After seizing the website and bringing down the infrastructure used by criminals connected to the NetWire remote access malware, international law enforcement authorities have declared another triumph over cybercriminals (RAT).
A guy who allegedly ran the worldwiredlabs website, which has long sold the NetWire malware, was detained by Croatian police on Tuesday. Swiss law enforcement confiscated the server hosting the NetWire RAT infrastructure on the same day. At the same time, a US judge approved a search warrant enabling US officials in Los Angeles to seize the internet domain.
The malware, which was initially found in 2012, is frequently concealed in malicious files. The RAT is a favorite among cybercrime gangs and organizations with state support, and phishing attempts are commonly used to spread it. After infecting a victim’s laptop or smartphone, the RAT’s capabilities include keylogging, password theft, and remote control of the device.
In a statement, Donald Alway, The Los Angeles field office of the FBI’s assistant director, said that by getting rid of the NetWire RAT, the FBI had a negative impact on the criminal cyber ecosystem.
“The international alliance that resulted in the arrest in Croatia also eliminated a common tool used to hijack computers in order to perpetuate international fraud, data breaches, and network assaults by threat organizations and cybercriminals,” Alway continued.
In 2020, the Los Angeles field office of the FBI began looking into the malware distributor. According to the affidavit supporting the seizure warrant, undercover agents participated by setting up website accounts, purchasing subscriptions, and building customized instances of the NetWire RAT using the product’s Builder Tool.
Verisign forwarded the worldwiredlabs domain to FBI-controlled servers, as detailed in a warrant [PDF]. Both the US and Croatian governments withheld the suspect’s identity. According to infosec journalist Brian Krebs, Mario Zanko of Zapresic, Croatia, has been the domain’s owner since 2012.
Croatian police say the malware vendor reportedly sold NetWire licenses for $10 to $1,200; they still need to calculate the total amount of money made illegally from selling the RAT. They stated that other crooks who purchased the software utilized NetWire to attack banks and healthcare facilities.
How RAT Malware Operates
RATs malware frequently escapes detection by cybersecurity teams since they aren’t typically listed in listings of running processes or programs. RATs frequently carry out tasks that are identical to those of legitimate programs. Also, an attacker will control the resource usage such that there is no performance degradation, making it more challenging to detect the threat.

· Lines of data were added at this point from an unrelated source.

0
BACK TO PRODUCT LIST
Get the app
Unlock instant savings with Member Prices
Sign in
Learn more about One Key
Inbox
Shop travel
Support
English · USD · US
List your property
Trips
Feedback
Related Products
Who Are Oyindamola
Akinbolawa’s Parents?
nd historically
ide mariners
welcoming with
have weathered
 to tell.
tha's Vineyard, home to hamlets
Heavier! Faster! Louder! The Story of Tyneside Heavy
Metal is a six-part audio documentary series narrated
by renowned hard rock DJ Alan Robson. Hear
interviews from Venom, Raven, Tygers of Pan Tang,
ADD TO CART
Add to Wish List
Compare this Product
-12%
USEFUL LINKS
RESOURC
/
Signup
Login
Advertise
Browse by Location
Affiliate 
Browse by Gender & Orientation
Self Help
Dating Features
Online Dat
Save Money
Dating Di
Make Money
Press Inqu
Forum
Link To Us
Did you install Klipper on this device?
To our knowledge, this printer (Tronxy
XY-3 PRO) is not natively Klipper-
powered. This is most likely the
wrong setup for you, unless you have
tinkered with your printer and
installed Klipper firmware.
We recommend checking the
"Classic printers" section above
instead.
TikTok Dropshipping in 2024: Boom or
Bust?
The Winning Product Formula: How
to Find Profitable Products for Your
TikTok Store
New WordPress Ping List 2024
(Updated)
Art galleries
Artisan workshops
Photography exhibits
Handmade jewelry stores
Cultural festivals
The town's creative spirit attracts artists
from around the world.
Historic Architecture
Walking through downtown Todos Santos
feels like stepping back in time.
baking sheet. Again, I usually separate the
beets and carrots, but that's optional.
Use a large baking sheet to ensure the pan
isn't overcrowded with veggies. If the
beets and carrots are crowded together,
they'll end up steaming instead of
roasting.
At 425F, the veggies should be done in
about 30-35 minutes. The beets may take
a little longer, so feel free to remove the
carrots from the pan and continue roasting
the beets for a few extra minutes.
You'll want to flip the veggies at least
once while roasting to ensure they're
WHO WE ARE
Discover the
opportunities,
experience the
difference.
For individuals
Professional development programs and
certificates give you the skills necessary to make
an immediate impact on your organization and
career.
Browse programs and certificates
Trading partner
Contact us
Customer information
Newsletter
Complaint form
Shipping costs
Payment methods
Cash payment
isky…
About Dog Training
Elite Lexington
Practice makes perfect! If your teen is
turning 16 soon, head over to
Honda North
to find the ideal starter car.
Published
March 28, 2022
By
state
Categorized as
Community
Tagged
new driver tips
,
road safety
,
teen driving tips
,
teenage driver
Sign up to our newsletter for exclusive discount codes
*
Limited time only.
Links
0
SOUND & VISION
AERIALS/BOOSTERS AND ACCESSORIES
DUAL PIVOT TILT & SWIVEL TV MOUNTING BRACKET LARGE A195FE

A RAT assault may put at risk certain users, businesses, or even entire populations in the following ways:
- Blackmail and spying are possible when an attacker uses RAT to access a user’s device’s cameras and microphones. They can use the images to conduct more complex assaults or to blackmail the user. They can capture pictures of the user and their surroundings.
- Attackers can launch distributed denial-of-service (DDoS) attacks by using user devices infected with RATs to flood a target server with fictitious traffic. Although a DDoS assault might degrade network speed, users frequently aren’t aware that their devices are being exploited for this purpose.
- Attackers may use a RAT to mine Bitcoin or other cryptocurrencies on a user’s computer. They can make large profits by expanding their business over numerous devices.
- Attackers can use RAT to store illegal content on the devices of unwary victims through remote file storage. As a result of the attacker’s data being saved on devices owned by genuine users, authorities are unable to block access to their account or storage server.
- Attackers can compromise industrial systems using RAT, including large-scale public utilities like water and power. The attacker can ruin these systems, potentially halting vital services for large regions and inflicting extensive damage to industrial equipment.
The accused administrator of the NetWire remote access trojan has been detained, and the service’s web domain and hosting server was seized as a result of an international law enforcement operation involving the FBI and law enforcement organizations around the world. A remote access trojan called NetWire was marketed as a reliable tool for managing a Windows PC from a distance.
Users could subscribe to the service for as little as $10 a month, which included support, on the website www.worldwiredlabs.com. Yet, since at least 2014, NetWire has been a preferred tool in a variety of nefarious operations, such as phishing assaults, BEC campaigns, and corporate network breaches. Threat actors could use the Netwire RAT to remotely take screenshots, download and upload files, run commands, or download other programs to execute on infected Windows systems. NetWire plans are advertised on the website.
The seizure warrant was authorized on March 3rd and carried out on Tuesday as part of a planned international law enforcement operation to stop the NetWire service, according to a statement released today by the U.S. Attorney’s Office for the Central District of California. Police from the Croatia Ministry of the Interior Criminal Police Directorate, Zurich Cantonal Police, Australian Federal Police, the United States Attorney’s Office for the Central District of California, Europol, and the FBI participated in this operation.